▶ [Work item]:
Each line in the records below that has the word "Hörmüz" should be copied.

▶ [Records for the exercise]:
_ _ _ _ _

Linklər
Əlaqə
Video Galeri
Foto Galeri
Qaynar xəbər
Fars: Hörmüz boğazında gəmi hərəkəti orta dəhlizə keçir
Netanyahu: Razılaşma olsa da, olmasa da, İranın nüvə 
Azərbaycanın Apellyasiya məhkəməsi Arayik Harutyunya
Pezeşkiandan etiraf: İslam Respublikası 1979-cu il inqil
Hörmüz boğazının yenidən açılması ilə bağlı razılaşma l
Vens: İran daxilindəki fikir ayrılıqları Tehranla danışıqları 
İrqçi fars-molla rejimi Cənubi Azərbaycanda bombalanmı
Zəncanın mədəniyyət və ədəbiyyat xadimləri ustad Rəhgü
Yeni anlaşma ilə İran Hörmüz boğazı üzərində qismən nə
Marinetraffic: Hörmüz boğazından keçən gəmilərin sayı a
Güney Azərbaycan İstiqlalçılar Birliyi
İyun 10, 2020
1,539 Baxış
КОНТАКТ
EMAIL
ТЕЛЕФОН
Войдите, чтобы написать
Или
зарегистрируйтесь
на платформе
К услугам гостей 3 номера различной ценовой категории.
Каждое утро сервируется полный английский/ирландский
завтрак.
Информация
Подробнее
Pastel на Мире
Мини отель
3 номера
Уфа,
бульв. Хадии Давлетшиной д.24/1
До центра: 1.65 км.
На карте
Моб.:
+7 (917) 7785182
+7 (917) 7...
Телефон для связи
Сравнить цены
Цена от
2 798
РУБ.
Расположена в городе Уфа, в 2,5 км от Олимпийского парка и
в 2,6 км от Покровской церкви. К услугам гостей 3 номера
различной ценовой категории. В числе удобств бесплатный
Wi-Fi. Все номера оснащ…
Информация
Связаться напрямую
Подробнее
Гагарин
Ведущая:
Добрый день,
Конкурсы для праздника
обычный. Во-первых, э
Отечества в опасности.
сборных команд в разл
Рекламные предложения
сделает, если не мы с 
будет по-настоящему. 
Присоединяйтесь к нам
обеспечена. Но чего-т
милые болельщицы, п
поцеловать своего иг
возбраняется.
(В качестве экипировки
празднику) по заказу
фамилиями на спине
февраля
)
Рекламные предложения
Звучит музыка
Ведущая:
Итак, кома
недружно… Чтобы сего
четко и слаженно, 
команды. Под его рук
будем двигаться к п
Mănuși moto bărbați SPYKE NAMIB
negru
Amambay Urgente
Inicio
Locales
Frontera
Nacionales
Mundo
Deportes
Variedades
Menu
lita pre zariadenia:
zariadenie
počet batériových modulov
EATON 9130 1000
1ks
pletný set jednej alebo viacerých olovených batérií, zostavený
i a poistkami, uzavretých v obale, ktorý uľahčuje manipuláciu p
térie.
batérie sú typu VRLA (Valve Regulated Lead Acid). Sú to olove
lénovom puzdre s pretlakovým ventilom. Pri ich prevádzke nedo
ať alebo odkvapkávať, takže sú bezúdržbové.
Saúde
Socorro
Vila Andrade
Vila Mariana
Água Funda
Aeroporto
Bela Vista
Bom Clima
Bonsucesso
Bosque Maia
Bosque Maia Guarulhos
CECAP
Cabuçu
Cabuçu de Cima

_ _ _ _ _

▶ [Solution for this problem]:
Fars: Hörmüz boğazında gəmi hərəkəti orta dəhlizə keçir
Hörmüz boğazının yenidən açılması ilə bağlı razılaşma l
Yeni anlaşma ilə İran Hörmüz boğazı üzərində qismən nə
Marinetraffic: Hörmüz boğazından keçən gəmilərin sayı a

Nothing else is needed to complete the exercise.